- [WHAT IS EXPECTED]:
Could you repeat every record below exactly, leaving out the pictures?

- [DATA SUPPLIED]:

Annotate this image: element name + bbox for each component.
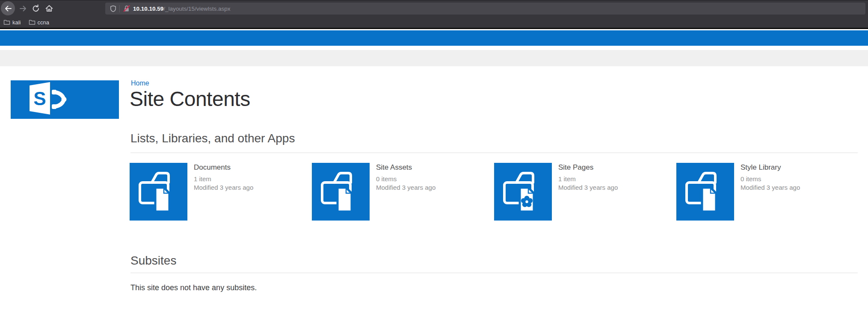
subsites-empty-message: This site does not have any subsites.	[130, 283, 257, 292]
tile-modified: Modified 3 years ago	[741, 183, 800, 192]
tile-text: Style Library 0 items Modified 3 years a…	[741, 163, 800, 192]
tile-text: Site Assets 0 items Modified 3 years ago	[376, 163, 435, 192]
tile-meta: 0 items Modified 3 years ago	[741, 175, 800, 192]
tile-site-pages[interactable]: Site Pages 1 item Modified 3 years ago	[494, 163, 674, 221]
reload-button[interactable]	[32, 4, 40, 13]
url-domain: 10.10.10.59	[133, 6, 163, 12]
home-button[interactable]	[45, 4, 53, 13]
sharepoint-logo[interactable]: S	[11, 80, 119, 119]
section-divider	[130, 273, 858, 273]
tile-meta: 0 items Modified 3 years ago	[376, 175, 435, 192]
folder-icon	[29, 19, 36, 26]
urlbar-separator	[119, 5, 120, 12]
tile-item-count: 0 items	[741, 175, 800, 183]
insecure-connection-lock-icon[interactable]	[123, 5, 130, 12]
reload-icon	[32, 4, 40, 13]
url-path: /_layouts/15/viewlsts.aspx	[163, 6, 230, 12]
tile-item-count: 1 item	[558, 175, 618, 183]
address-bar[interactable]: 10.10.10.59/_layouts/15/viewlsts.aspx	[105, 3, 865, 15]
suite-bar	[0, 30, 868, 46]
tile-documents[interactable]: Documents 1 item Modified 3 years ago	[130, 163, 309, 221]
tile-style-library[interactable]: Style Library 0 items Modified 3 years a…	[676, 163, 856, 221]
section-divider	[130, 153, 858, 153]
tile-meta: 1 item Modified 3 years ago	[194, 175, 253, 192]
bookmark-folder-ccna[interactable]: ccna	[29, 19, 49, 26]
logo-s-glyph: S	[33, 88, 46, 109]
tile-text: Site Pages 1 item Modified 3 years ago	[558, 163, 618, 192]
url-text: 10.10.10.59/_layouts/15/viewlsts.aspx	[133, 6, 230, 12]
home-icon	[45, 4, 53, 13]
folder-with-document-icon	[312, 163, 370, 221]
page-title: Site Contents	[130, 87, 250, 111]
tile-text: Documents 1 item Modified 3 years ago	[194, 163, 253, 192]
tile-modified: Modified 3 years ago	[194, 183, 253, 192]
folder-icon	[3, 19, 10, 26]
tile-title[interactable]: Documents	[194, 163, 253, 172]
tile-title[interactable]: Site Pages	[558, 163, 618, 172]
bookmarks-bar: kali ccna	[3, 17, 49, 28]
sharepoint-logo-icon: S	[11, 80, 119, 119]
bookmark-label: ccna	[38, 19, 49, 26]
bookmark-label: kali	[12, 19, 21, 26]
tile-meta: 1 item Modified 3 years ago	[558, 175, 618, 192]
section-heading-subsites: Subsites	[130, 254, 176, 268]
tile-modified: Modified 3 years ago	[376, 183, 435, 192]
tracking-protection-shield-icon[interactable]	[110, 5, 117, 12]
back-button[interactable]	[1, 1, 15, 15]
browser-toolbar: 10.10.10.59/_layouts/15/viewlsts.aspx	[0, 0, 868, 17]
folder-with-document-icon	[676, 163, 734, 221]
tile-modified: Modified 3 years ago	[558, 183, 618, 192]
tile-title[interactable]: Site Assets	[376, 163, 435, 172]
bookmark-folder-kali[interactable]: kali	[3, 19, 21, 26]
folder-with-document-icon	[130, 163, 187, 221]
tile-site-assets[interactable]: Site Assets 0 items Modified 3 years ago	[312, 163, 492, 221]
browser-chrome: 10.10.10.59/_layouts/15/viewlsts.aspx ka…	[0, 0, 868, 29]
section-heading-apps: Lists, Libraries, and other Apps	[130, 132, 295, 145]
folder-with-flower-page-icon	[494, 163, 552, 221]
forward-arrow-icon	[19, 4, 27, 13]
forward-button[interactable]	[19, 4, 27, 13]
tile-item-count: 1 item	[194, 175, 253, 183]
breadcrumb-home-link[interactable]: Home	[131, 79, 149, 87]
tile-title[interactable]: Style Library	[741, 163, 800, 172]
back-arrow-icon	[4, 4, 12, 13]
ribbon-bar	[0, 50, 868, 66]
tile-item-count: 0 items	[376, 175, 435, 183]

- [SOLUTION TO THIS PROBLEM]:
Annotate this image: element name + bbox for each component.
subsites-empty-message: This site does not have any subsites.	[130, 283, 257, 292]
tile-modified: Modified 3 years ago	[741, 183, 800, 192]
tile-text: Style Library 0 items Modified 3 years a…	[741, 163, 800, 192]
tile-text: Site Assets 0 items Modified 3 years ago	[376, 163, 435, 192]
tile-meta: 0 items Modified 3 years ago	[741, 175, 800, 192]
tile-site-pages[interactable]: Site Pages 1 item Modified 3 years ago	[494, 163, 674, 221]
reload-button[interactable]	[32, 4, 40, 13]
url-domain: 10.10.10.59	[133, 6, 163, 12]
home-button[interactable]	[45, 4, 53, 13]
sharepoint-logo[interactable]: S	[11, 80, 119, 119]
section-divider	[130, 273, 858, 273]
tile-meta: 0 items Modified 3 years ago	[376, 175, 435, 192]
folder-icon	[29, 19, 36, 26]
urlbar-separator	[119, 5, 120, 12]
tile-item-count: 0 items	[741, 175, 800, 183]
insecure-connection-lock-icon[interactable]	[123, 5, 130, 12]
reload-icon	[32, 4, 40, 13]
url-path: /_layouts/15/viewlsts.aspx	[163, 6, 230, 12]
tile-item-count: 1 item	[558, 175, 618, 183]
address-bar[interactable]: 10.10.10.59/_layouts/15/viewlsts.aspx	[105, 3, 865, 15]
suite-bar	[0, 30, 868, 46]
tile-documents[interactable]: Documents 1 item Modified 3 years ago	[130, 163, 309, 221]
tile-style-library[interactable]: Style Library 0 items Modified 3 years a…	[676, 163, 856, 221]
section-divider	[130, 153, 858, 153]
tile-meta: 1 item Modified 3 years ago	[194, 175, 253, 192]
bookmark-folder-ccna[interactable]: ccna	[29, 19, 49, 26]
logo-s-glyph: S	[33, 88, 46, 109]
tile-text: Site Pages 1 item Modified 3 years ago	[558, 163, 618, 192]
url-text: 10.10.10.59/_layouts/15/viewlsts.aspx	[133, 6, 230, 12]
home-icon	[45, 4, 53, 13]
folder-with-document-icon	[312, 163, 370, 221]
page-title: Site Contents	[130, 87, 250, 111]
tile-text: Documents 1 item Modified 3 years ago	[194, 163, 253, 192]
tile-modified: Modified 3 years ago	[194, 183, 253, 192]
folder-icon	[3, 19, 10, 26]
tile-title[interactable]: Documents	[194, 163, 253, 172]
tile-title[interactable]: Site Pages	[558, 163, 618, 172]
bookmarks-bar: kali ccna	[3, 17, 49, 28]
sharepoint-logo-icon: S	[11, 80, 119, 119]
bookmark-label: ccna	[38, 19, 49, 26]
bookmark-label: kali	[12, 19, 21, 26]
tile-meta: 1 item Modified 3 years ago	[558, 175, 618, 192]
section-heading-subsites: Subsites	[130, 254, 176, 268]
tile-modified: Modified 3 years ago	[376, 183, 435, 192]
tracking-protection-shield-icon[interactable]	[110, 5, 117, 12]
back-button[interactable]	[1, 1, 15, 15]
browser-toolbar: 10.10.10.59/_layouts/15/viewlsts.aspx	[0, 0, 868, 17]
folder-with-document-icon	[676, 163, 734, 221]
tile-modified: Modified 3 years ago	[558, 183, 618, 192]
tile-title[interactable]: Site Assets	[376, 163, 435, 172]
bookmark-folder-kali[interactable]: kali	[3, 19, 21, 26]
folder-with-document-icon	[130, 163, 187, 221]
tile-site-assets[interactable]: Site Assets 0 items Modified 3 years ago	[312, 163, 492, 221]
browser-chrome: 10.10.10.59/_layouts/15/viewlsts.aspx ka…	[0, 0, 868, 29]
section-heading-apps: Lists, Libraries, and other Apps	[130, 132, 295, 145]
folder-with-flower-page-icon	[494, 163, 552, 221]
forward-arrow-icon	[19, 4, 27, 13]
forward-button[interactable]	[19, 4, 27, 13]
tile-item-count: 1 item	[194, 175, 253, 183]
breadcrumb-home-link[interactable]: Home	[131, 79, 149, 87]
tile-title[interactable]: Style Library	[741, 163, 800, 172]
back-arrow-icon	[4, 4, 12, 13]
ribbon-bar	[0, 50, 868, 66]
tile-item-count: 0 items	[376, 175, 435, 183]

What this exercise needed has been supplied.